We asked Seph three questions!
What kind of atmosphere do you need to be creative?
The only place where I write is at my desk in my apartment, so I guess this is all I really need to be creative. The desk is small, but the apartment is spacious, well-lit, and quiet, especially in the early mornings, which is when I do most of my writing, a coffee mug near at hand. My other job is as a City Councilman, so above my desk I have the famous photo of Lyndon Baines Johnson talking to Martin Luther King, Jr. in the Oval Office, to give me inspiration while I'm sitting here reading through draft legislation or answering emails from constituents. But the early mornings (and quite early, like 6am) are reserved solely for writing. I'll make coffee, sit down at my desk, switch on Pandora (I cycle between the Bach, Gillian Welch, and Wu-Tan Clan stations), avoid Facebook, and try not to look up until two or three hours have passed.
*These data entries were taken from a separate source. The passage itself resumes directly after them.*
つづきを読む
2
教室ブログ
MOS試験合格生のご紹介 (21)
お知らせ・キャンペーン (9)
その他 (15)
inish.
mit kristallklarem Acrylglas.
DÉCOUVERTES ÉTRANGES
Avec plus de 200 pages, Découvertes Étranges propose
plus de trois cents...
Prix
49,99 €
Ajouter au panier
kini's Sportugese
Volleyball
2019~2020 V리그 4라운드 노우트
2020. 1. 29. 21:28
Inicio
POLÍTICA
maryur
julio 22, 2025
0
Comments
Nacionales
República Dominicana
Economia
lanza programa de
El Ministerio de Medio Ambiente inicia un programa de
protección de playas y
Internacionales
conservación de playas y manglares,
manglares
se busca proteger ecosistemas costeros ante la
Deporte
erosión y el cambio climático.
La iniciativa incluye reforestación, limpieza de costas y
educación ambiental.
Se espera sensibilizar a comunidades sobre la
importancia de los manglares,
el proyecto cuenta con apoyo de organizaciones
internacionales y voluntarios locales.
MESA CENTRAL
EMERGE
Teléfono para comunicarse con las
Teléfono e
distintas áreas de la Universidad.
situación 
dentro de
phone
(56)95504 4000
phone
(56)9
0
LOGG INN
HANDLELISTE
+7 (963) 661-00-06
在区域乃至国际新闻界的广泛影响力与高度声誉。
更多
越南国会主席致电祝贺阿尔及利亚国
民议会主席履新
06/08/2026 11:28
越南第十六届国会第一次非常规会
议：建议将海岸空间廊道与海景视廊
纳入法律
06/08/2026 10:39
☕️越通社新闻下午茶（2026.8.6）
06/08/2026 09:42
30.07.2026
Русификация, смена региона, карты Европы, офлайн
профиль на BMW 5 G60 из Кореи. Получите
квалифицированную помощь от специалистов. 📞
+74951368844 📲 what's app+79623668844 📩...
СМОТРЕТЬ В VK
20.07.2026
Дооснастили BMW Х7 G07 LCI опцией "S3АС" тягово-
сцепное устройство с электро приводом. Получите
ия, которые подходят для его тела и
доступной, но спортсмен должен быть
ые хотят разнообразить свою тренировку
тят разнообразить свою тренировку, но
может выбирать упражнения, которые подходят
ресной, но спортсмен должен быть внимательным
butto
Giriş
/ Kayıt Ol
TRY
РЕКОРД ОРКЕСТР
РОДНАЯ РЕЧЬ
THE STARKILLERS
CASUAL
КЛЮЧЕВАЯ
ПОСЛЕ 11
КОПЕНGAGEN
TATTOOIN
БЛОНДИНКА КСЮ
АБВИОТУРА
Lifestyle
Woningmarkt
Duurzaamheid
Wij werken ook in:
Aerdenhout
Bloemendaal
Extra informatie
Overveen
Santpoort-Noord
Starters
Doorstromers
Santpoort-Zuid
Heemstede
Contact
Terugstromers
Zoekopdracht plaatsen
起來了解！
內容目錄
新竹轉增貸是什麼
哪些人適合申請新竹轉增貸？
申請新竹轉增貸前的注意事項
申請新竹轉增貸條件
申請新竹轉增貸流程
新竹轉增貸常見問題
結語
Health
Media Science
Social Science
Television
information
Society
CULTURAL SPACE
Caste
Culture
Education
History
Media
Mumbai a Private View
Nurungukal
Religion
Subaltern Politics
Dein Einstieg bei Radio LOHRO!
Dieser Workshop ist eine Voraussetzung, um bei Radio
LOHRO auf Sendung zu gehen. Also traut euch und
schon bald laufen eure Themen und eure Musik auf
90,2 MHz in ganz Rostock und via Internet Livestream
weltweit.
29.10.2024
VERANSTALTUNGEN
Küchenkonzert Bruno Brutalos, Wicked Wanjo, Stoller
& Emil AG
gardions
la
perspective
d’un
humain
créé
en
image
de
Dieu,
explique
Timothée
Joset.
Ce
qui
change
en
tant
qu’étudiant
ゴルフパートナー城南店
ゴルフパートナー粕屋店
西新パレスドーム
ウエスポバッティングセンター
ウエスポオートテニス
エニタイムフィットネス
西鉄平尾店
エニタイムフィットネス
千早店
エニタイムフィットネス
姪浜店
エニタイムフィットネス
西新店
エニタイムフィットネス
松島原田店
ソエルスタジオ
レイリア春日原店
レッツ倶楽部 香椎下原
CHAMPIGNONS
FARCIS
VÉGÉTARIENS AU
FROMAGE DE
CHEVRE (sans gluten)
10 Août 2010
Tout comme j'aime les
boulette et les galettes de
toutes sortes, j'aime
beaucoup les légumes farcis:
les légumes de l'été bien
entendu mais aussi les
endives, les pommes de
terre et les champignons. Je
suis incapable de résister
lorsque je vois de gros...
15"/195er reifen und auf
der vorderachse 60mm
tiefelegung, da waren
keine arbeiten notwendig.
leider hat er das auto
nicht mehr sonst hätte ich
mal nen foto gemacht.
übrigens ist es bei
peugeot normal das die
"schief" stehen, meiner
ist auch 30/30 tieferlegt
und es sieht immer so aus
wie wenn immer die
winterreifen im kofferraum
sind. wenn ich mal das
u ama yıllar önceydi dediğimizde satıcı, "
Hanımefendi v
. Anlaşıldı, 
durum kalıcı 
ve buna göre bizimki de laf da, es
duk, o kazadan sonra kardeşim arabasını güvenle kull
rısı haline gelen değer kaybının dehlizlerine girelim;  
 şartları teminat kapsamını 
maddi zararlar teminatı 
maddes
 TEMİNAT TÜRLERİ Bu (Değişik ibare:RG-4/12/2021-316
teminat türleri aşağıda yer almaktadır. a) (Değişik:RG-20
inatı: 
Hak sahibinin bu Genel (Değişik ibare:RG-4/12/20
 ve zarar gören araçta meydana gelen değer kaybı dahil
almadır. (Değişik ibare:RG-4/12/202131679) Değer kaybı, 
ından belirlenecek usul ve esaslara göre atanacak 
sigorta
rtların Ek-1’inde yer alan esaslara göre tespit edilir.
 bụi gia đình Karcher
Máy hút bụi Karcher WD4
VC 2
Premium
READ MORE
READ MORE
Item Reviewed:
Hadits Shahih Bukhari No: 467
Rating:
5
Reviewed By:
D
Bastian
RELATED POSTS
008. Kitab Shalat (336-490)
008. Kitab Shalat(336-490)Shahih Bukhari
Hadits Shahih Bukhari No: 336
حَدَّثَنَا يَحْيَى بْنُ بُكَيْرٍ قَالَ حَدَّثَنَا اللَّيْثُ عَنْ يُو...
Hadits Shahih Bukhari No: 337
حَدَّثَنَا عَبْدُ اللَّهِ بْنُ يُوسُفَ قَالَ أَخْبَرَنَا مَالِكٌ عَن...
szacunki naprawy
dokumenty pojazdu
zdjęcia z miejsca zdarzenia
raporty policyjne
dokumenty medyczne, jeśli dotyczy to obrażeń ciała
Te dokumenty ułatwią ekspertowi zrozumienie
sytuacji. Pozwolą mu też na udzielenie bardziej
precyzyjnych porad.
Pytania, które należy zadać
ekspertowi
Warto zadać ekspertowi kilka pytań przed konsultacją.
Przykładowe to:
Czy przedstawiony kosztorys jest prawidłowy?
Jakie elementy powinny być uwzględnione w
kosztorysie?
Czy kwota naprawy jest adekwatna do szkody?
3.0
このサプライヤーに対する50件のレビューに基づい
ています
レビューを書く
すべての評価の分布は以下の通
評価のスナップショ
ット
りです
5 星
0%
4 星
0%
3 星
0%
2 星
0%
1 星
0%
One annoying thing about my writing situation is that my computer overheats every few hours and I have to hold it up to a fan to prevent it from shutting down. You would think I would buy a new computer, but I've had this computer for several years now, and while normally I find something kind of disturbing about attributing personality traits to machines (naming your car, your cell phone, etc), in this case the computer really does have sentimental value, because we've been through a lot together. A few years ago when I was living in Rochester it was actually stolen out of my car, only to be miraculously returned to me several months later by a hospital janitor who found it in an alley where it had been tucked away for safekeeping along with other stolen merchandise. That, and because I wrote my dissertation on it and an essay that won me $5,000 bucks, are the main reasons I'm reluctant to give it up.
Tell us about your new and upcoming projects.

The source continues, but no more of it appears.